S&P 500 Earnings Decline Year-Over-Year
Corporate profits contract
Two consecutive quarters of negative year-over-year S&P 500 EPS growth is sometimes called an 'earnings recession.' It has occurred during approximately 70% of economic recessions and occasionally outside of them (2015-16 energy sector collapse).
What history says
Editorial commentary written by ALAN analysts. Figures cited below are analyst-authored context — they are not derived from the chart above and may reflect different windows or sources.
Over any 10-year period, stock price growth converges to earnings growth plus dividend yield. An earnings recession means the fundamental driver of stock prices is contracting.
The 2015-16 earnings recession was concentrated in energy (oil crash) and barely affected the broader market. The 2008 earnings recession was economy-wide and devastating.

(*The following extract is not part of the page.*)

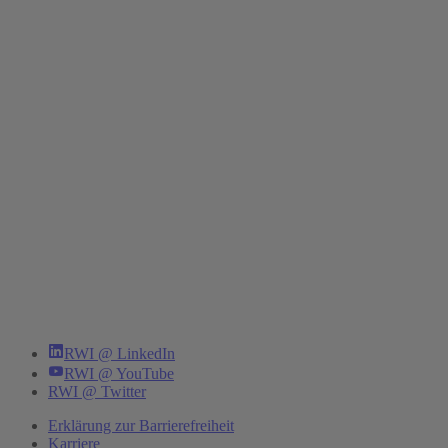
RWI @ LinkedIn
RWI @ YouTube
RWI @ Twitter
Erklärung zur Barrierefreiheit
Karriere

Sell-side analysts tend to cut estimates gradually, meaning the first quarter of reported declines is often followed by further estimate cuts. The trough in estimates typically comes 2-3 quarters after the first negative print.
Gauge the breadth before reacting: an earnings decline concentrated in one sector, as in the 2015-16 energy episode, has meant little for diversified portfolios, while a broad-based decline is a genuine regime change. Check whether your sector weights have drifted toward wherever the earnings damage is concentrated — that drift, not the headline, is the actionable exposure.